The current BNB coin has a circulating supply of 161,337,261 BNB coins, while it was launched the BNB coins had a circulating supply of 200,000,000 BNB coins.
Although the current BNB price has undergone several price fluctuations due to the overall crypto market volatility, the deflationary model used by BNB is effective and will undoubtedly result in the price increase of the cryptocurrency over time.
The Litecoin token also uses a deflationary model just like Bitcoin. The Litecoin cryptocurrency is a bitcoin fork, meaning it shares several similarities with Bitcoin. The LTC token is deflationary since it has a fixed supply amount of 84 million tokens. As the mining of LTC continues, the supply decreases over time, creating a deflationary model that ensures the demand remains constant or increases as the supply decreases over time.
The Polygon is a unique deflationary token compared to the others discussed above.
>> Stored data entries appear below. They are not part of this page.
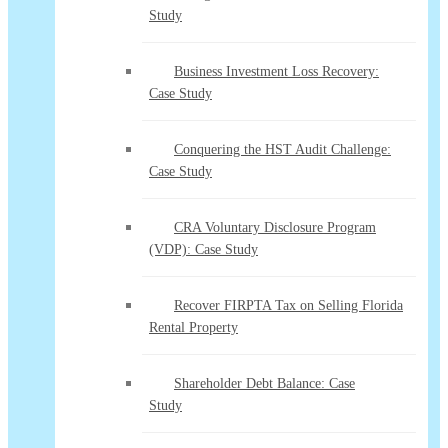
Study
Business Investment Loss Recovery:
Case Study
Conquering the HST Audit Challenge:
Case Study
CRA Voluntary Disclosure Program
(VDP): Case Study
Recover FIRPTA Tax on Selling Florida
Rental Property
Shareholder Debt Balance: Case
Study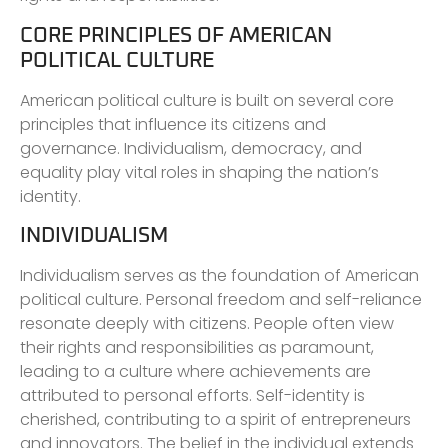
CORE PRINCIPLES OF AMERICAN
POLITICAL CULTURE
American political culture is built on several core
principles that influence its citizens and
governance. Individualism, democracy, and
equality play vital roles in shaping the nation’s
identity.
INDIVIDUALISM
Individualism serves as the foundation of American
political culture. Personal freedom and self-reliance
resonate deeply with citizens. People often view
their rights and responsibilities as paramount,
leading to a culture where achievements are
attributed to personal efforts. Self-identity is
cherished, contributing to a spirit of entrepreneurs
and innovators. The belief in the individual extends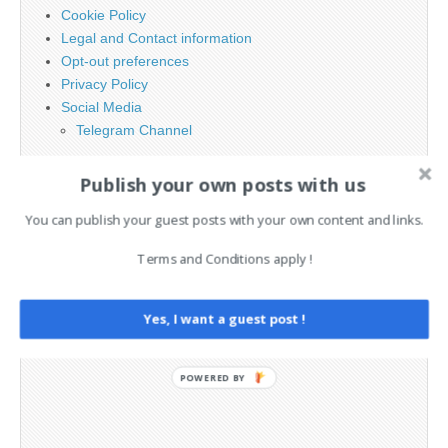
Cookie Policy
Legal and Contact information
Opt-out preferences
Privacy Policy
Social Media
Telegram Channel
Publish your own posts with us
You can publish your guest posts with your own content and links.
Terms and Conditions apply !
Yes, I want a guest post !
POWERED BY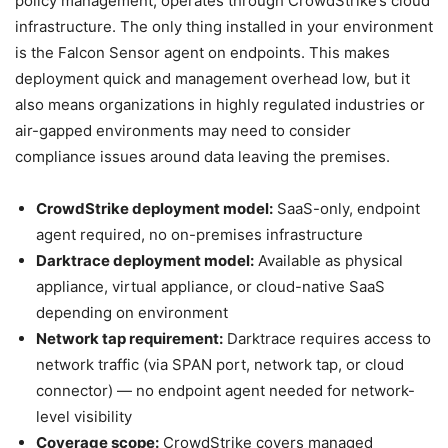
policy management, operates through CrowdStrike’s cloud
infrastructure. The only thing installed in your environment
is the Falcon Sensor agent on endpoints. This makes
deployment quick and management overhead low, but it
also means organizations in highly regulated industries or
air-gapped environments may need to consider
compliance issues around data leaving the premises.
CrowdStrike deployment model:
SaaS-only, endpoint
agent required, no on-premises infrastructure
Darktrace deployment model:
Available as physical
appliance, virtual appliance, or cloud-native SaaS
depending on environment
Network tap requirement:
Darktrace requires access to
network traffic (via SPAN port, network tap, or cloud
connector) — no endpoint agent needed for network-
level visibility
Coverage scope:
CrowdStrike covers managed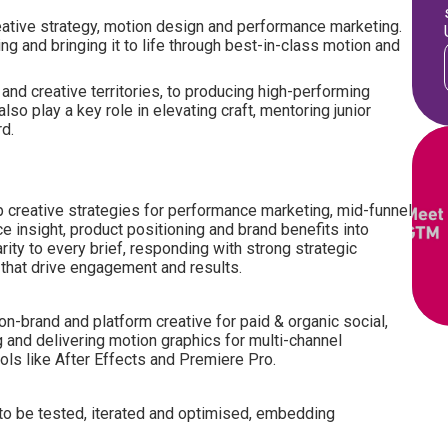
 creative strategy, motion design and performance marketing.
ing and bringing it to life through best-in-class motion and
 and creative territories, to producing high-performing
lso play a key role in elevating craft, mentoring junior
rd.
 creative strategies for performance marketing, mid-funnel
e insight, product positioning and brand benefits into
arity to every brief, responding with strong strategic
as that drive engagement and results.
on-brand and platform creative for paid & organic social,
 and delivering motion graphics for multi-channel
ols like After Effects and Premiere Pro.
to be tested, iterated and optimised, embedding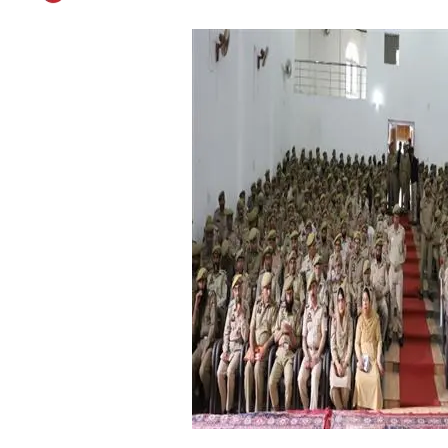
ADGP Armed Conduct
Published on
May 11, 2019
By
Patriot Monitoring Desk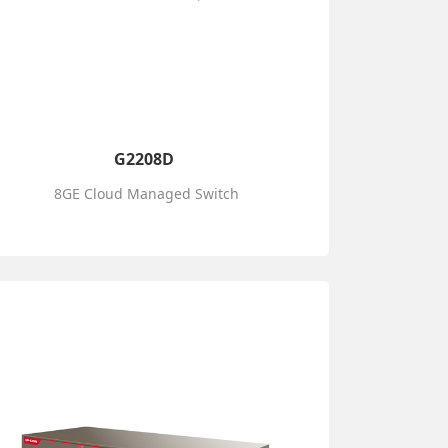
G2208D
8GE Cloud Managed Switch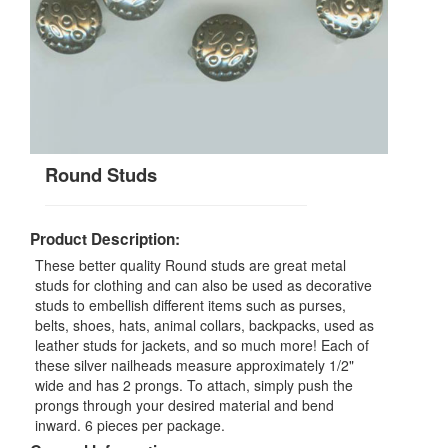
Round Studs
Product Description:
These better quality Round studs are great metal
studs for clothing and can also be used as decorative
studs to embellish different items such as purses,
belts, shoes, hats, animal collars, backpacks, used as
leather studs for jackets, and so much more! Each of
these silver nailheads measure approximately 1/2"
wide and has 2 prongs. To attach, simply push the
prongs through your desired material and bend
inward. 6 pieces per package.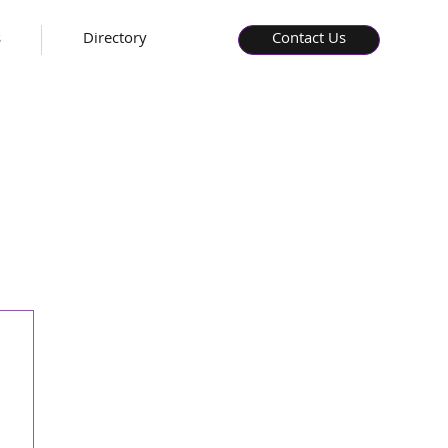
s
Directory
Contact Us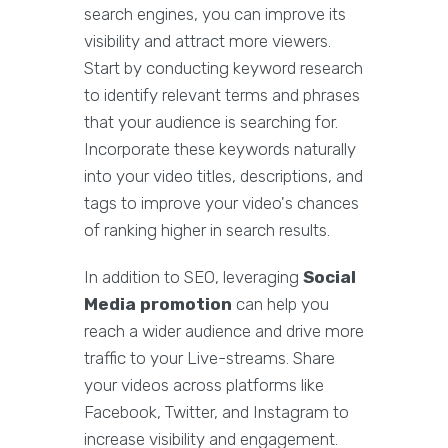
search engines, you can improve its
visibility and attract more viewers.
Start by conducting keyword research
to identify relevant terms and phrases
that your audience is searching for.
Incorporate these keywords naturally
into your video titles, descriptions, and
tags to improve your video's chances
of ranking higher in search results.
In addition to SEO, leveraging
Social
Media promotion
can help you
reach a wider audience and drive more
traffic to your Live-streams. Share
your videos across platforms like
Facebook, Twitter, and Instagram to
increase visibility and engagement.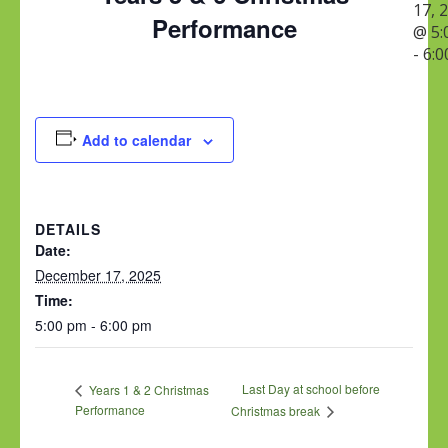
17, 
Performance
@ 5:
-
6:0
Add to calendar
DETAILS
Date:
December 17, 2025
Time:
5:00 pm - 6:00 pm
Last Day at school before
Years 1 & 2 Christmas
Performance
Christmas break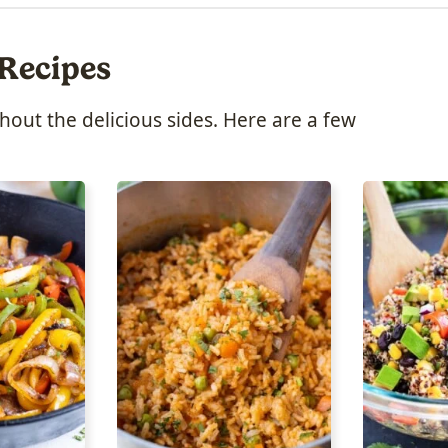
 Recipes
ut the delicious sides. Here are a few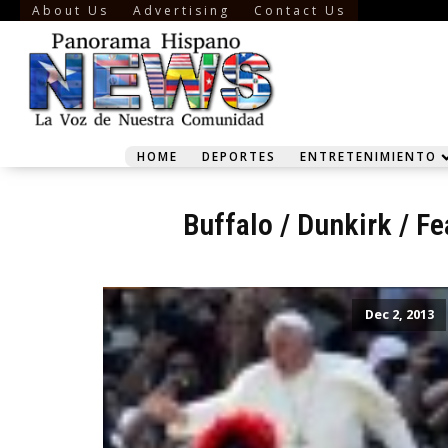
About Us
Advertising
Contact Us
HOME
DEPORTES
ENTRETENIMIENTO
Buffalo
/
Dunkirk
/
Fe
Dec 2, 2013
The Polygon platform utilizes a unique mechanism that burns a percentage of the transaction costs for every block within its ecosystem. Polygon’s whitepaper, claims that the constant burning of a portion of the total transaction fees helps maintain the overall value of its native digital token, MATIC. Although it does not employ the above-discussed deflationary models directly, MATIC still qualifies as a deflationary token.
As earlier mentioned, there are several deflationary models used today. Since there are more than 20,000 cryptocurrencies, several deflationary methods have been devices to achieve the same goal. The CAKE token is the native governance token on the Decentralized Finance platform, PancakeSwap.
The Pancakeswap platform incorporates a deflationary system that automatically reduces the supply of CAKE tokens by every day, making it a deflationary token. The unlimited supply of CAKE tokens also makes its inflationary tokens.
There are tokens that can possess both inflationary and deflationary characteristics like the SOL token. Solana is both inflationary and deflationary. Solana is considered an inflationary token since the token has an infinite supply. However, the Solana token also employs a deflationary mechanism by charging transaction fees that are paid in SOL tokens to maintain the value of SOL tokens.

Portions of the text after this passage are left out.